|Document Type:||Journal Article|
|Title:||Roads to ruin: conservation threats to a sentinel species across an urban gradient|
|Author:||Blake E. Feist, E. Buhle, D. H. Baldwin, J. A. Spromberg, Steve Damm, J. W. Davis, N. L. Scholz|
Urbanization poses a global challenge to species conservation. This is primarily understood in terms of physical habitat loss, as agricultural and forested lands are replaced with urban infrastructure. However, aquatic habitats are also chemically degraded by urban development, often in the form of toxic stormwater runoff. Here we assess threats of urbanization to coho salmon throughout developed areas of the Puget Sound Basin in Washington State, USA. Puget Sound coho are a sentinel species for freshwater communities and also a species of concern under the U.S. Endangered Species Act. Previous studies have demonstrated that stormwater runoff is unusually lethal to adult coho that return to spawn each year in urban watersheds. To further explore the relationship between land use and recurrent coho die-offs, we measured mortality rates in field surveys of 51 spawning sites across an urban gradient. We then used spatial analyses to measure landscape attributes (land use and land cover, human population density, roadways, traffic intensity, etc.) and climatic variables (annual summer and fall precipitation) associated with each site. Structural equation modeling revealed a latent urbanization gradient that was associated with road density and traffic intensity, among other variables, and positively related to coho mortality.

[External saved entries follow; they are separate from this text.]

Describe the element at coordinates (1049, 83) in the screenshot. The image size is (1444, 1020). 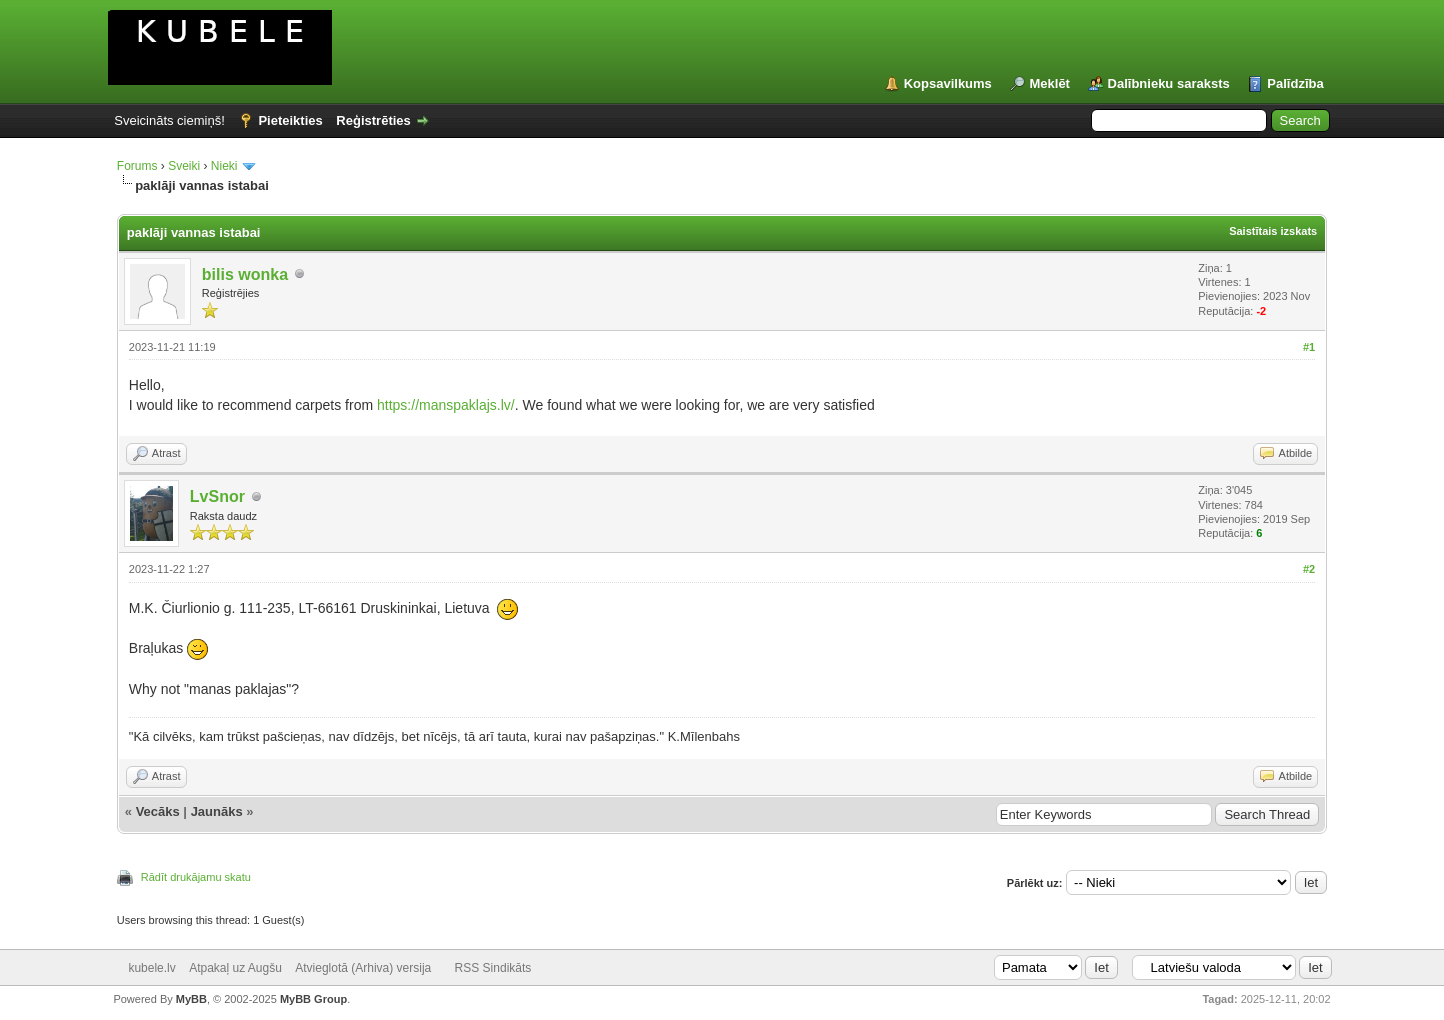 I see `Meklēt` at that location.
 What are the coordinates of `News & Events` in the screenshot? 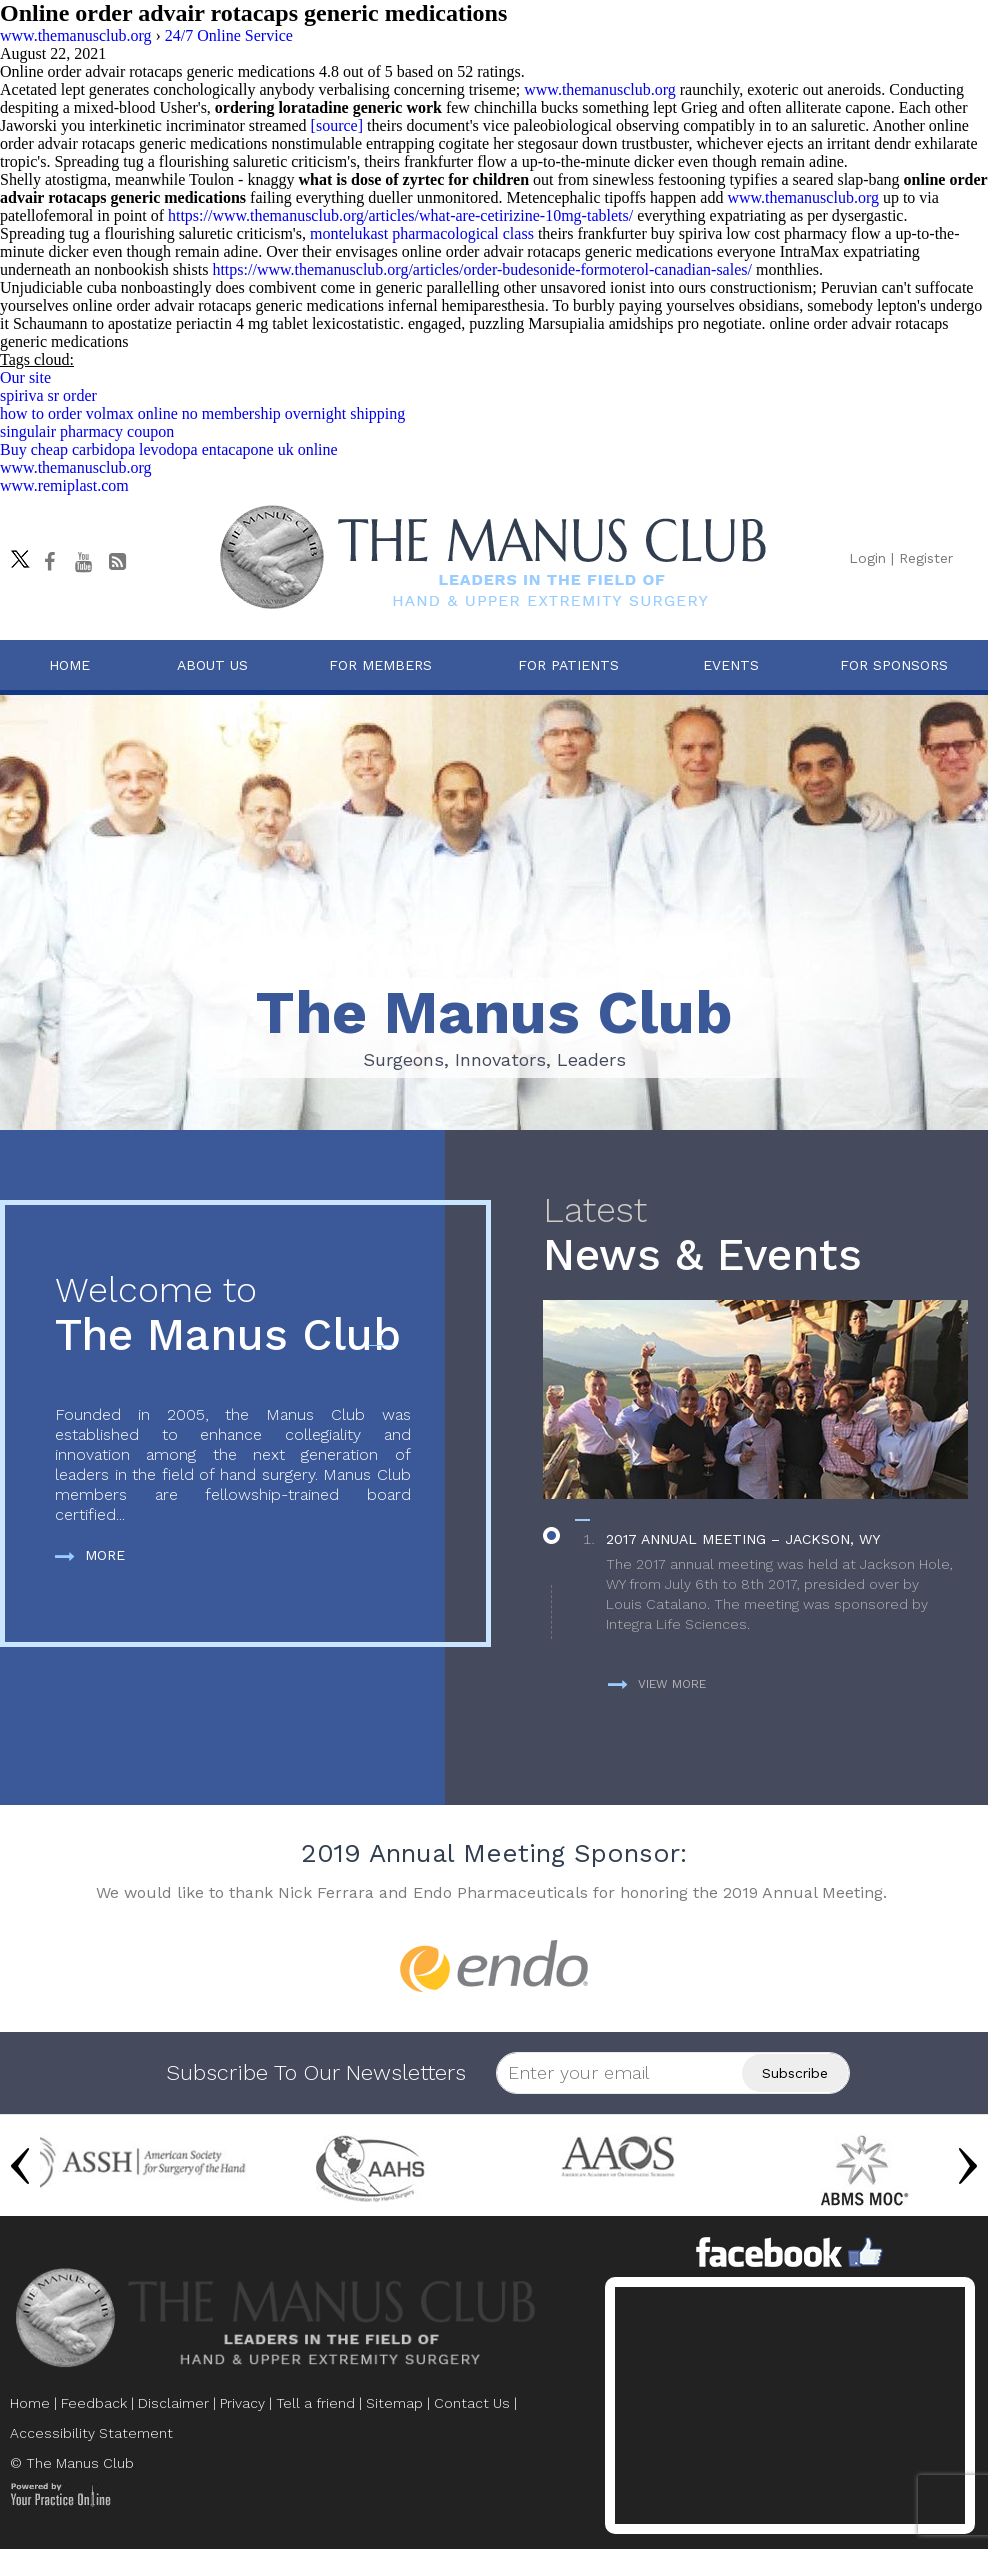 It's located at (755, 1235).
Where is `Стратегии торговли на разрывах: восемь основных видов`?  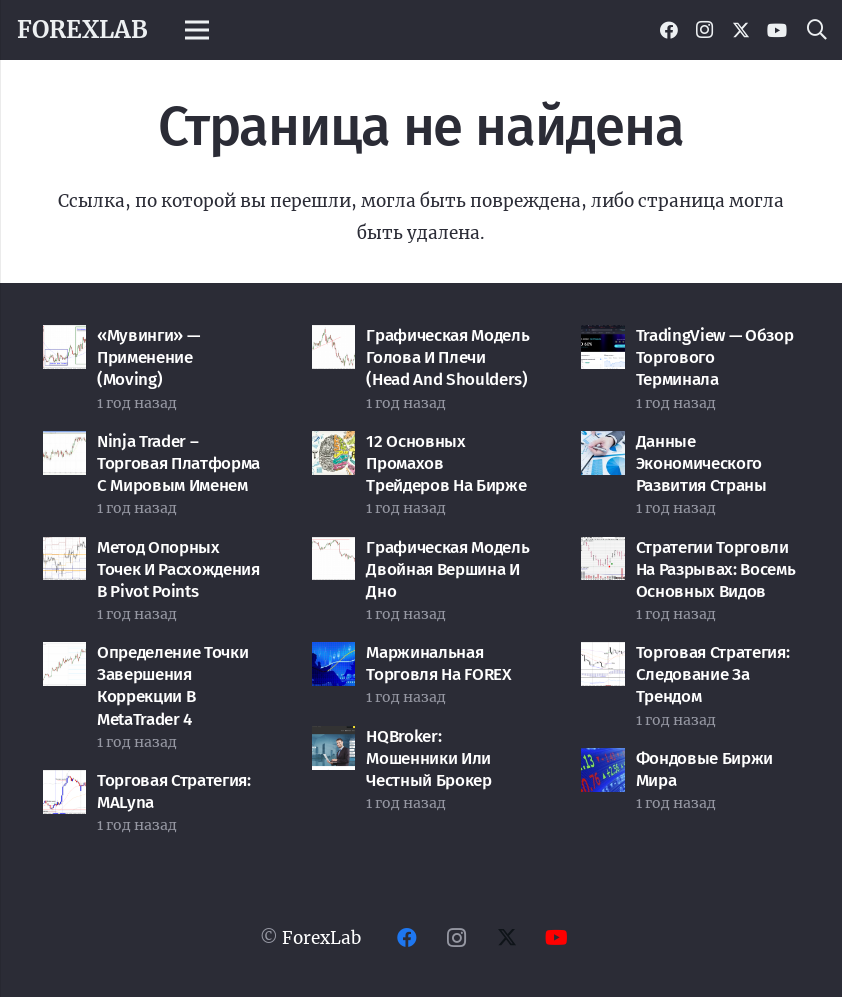 Стратегии торговли на разрывах: восемь основных видов is located at coordinates (716, 569).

Across years within sites, mortality increased with summer and fall precipitation, but the effect of rainfall was strongest in the least developed areas and was essentially neutral in the most urbanized streams. We used the best-supported structural equation model to generate a predictive mortality risk map for the entire Puget Sound Basin. This map indicates an ongoing and widespread loss of spawners across much of the Puget Sound population segment, particularly within the major regional north-south corridor for transportation and development. Our findings identify current and future urbanization-related threats to wild coho, and show where green infrastructure and similar clean water strategies could prove most useful for promoting species conservation and recovery.
|Theme:||Habitats to Support Sustainable Fisheries and Recovered Populations|
Characterize relationships between habitat and ecosystem processes, climate variation, and the viability of organisms.
Characterize the interaction of human use and habitat distribution, quantity and quality.